For power planners, this means a lot of guesswork. As demand for power steadily increases over time, decisions have to be made about building new power plants to augment the hydropower supply. But when is the best time to build? Before deregulation, a utility could request permission to build a new power plant and recover the cost from its customers. After deregulation, which freed utilities and their commercial and industrial customers to buy power from whomever they choose, financing power plants became more problematic. What if, for example, the price of power from a new plant was not competitive in the wholesale marketplace? In short, that power would not be sold.
Thus through the early and mid-1990s, with demand for electricity growing at between 1 and 2 percent per year on the West Coast, power plant developers watched the gap between supply and demand steadily widen as they waited for the right price signal from the wholesale market — the signal that the supply was low enough to justify building new plants. Propped up by usually abundant hydropower, the West Coast power supply was a disaster waiting to happen.

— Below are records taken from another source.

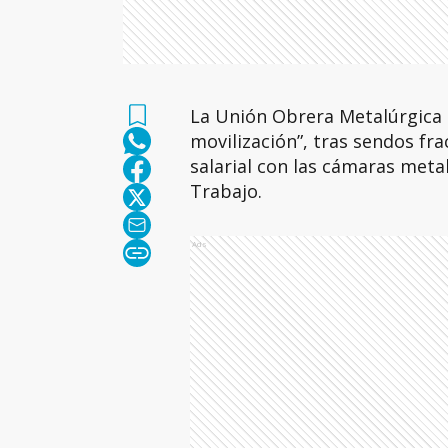
La Unión Obrera Metalúrgica (
movilización”, tras sendos fr
salarial con las cámaras metal
Trabajo.
Ads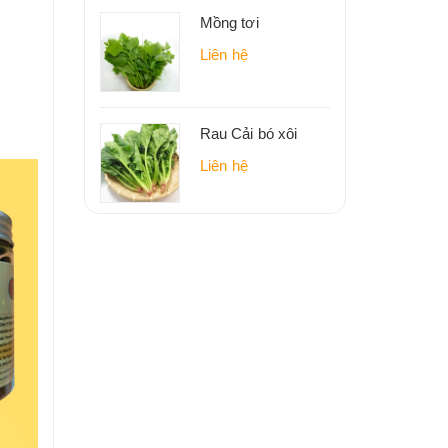
Mồng tơi
Liên hệ
Rau Cải bó xôi
Liên hệ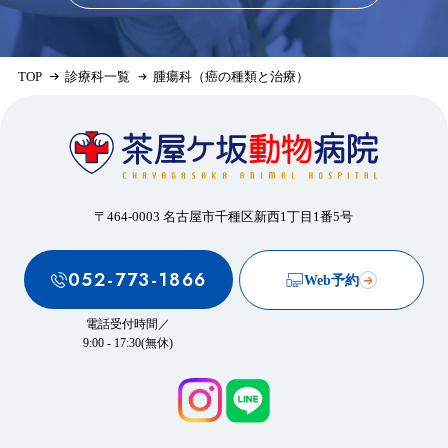
TOP
診療科一覧
腫瘍科（癌の種類と治療）
〒464-0003 名古屋市千種区新西1丁目1番5号
052-773-1866
Web予約
電話受付時間／
9:00 - 17:30(無休)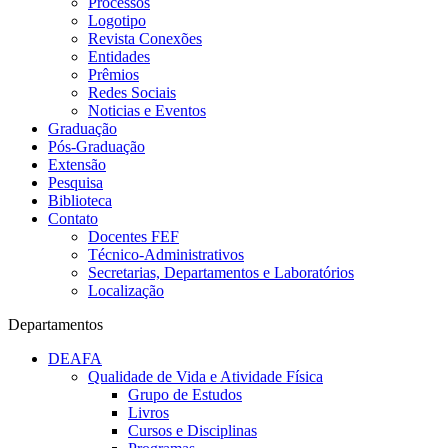
Processos
Logotipo
Revista Conexões
Entidades
Prêmios
Redes Sociais
Noticias e Eventos
Graduação
Pós-Graduação
Extensão
Pesquisa
Biblioteca
Contato
Docentes FEF
Técnico-Administrativos
Secretarias, Departamentos e Laboratórios
Localização
Departamentos
DEAFA
Qualidade de Vida e Atividade Física
Grupo de Estudos
Livros
Cursos e Disciplinas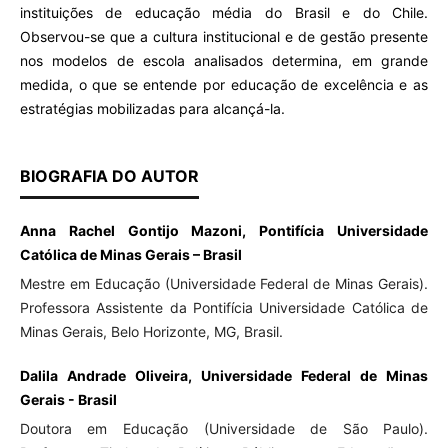
instituições de educação média do Brasil e do Chile.
Observou-se que a cultura institucional e de gestão presente
nos modelos de escola analisados determina, em grande
medida, o que se entende por educação de excelência e as
estratégias mobilizadas para alcançá-la.
BIOGRAFIA DO AUTOR
Anna Rachel Gontijo Mazoni, Pontifícia Universidade
Católica de Minas Gerais – Brasil
Mestre em Educação (Universidade Federal de Minas Gerais).
Professora Assistente da Pontifícia Universidade Católica de
Minas Gerais, Belo Horizonte, MG, Brasil.
Dalila Andrade Oliveira, Universidade Federal de Minas
Gerais - Brasil
Doutora em Educação (Universidade de São Paulo).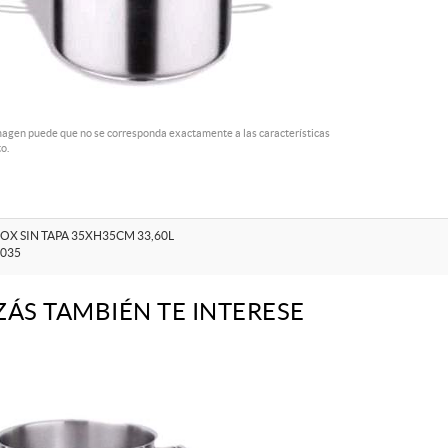
magen puede que no se corresponda exactamente a las características
o.
OX SIN TAPA 35XH35CM 33,60L
-035
ZÁS TAMBIÉN TE INTERESE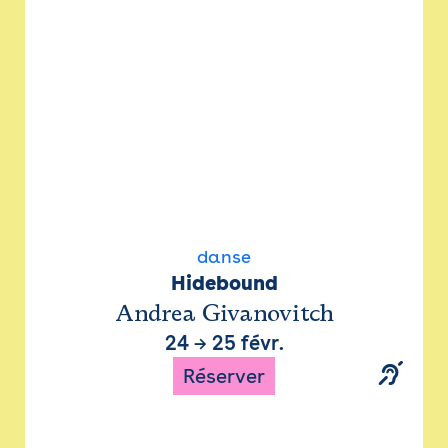
danse
Hidebound
Andrea Givanovitch
24
→
25 févr.
Réserver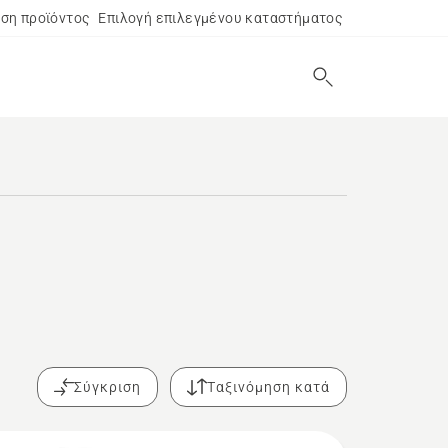
ση προϊόντος
Επιλογή επιλεγμένου καταστήματος
Σύγκριση
Ταξινόμηση κατά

In September 1999, the first warning of future electricity shortages could be discerned from the 1998 Loads and Resources Study issued by the Bonneville Power Administration. The report, nicknamed the White Book, is an annual summary of the year’s electricity supplies and demand for power, 1998 in this case. Importantly, The White Book also includes predictions about demand (loads) and resources (supply) for the coming winter and the following 10 years.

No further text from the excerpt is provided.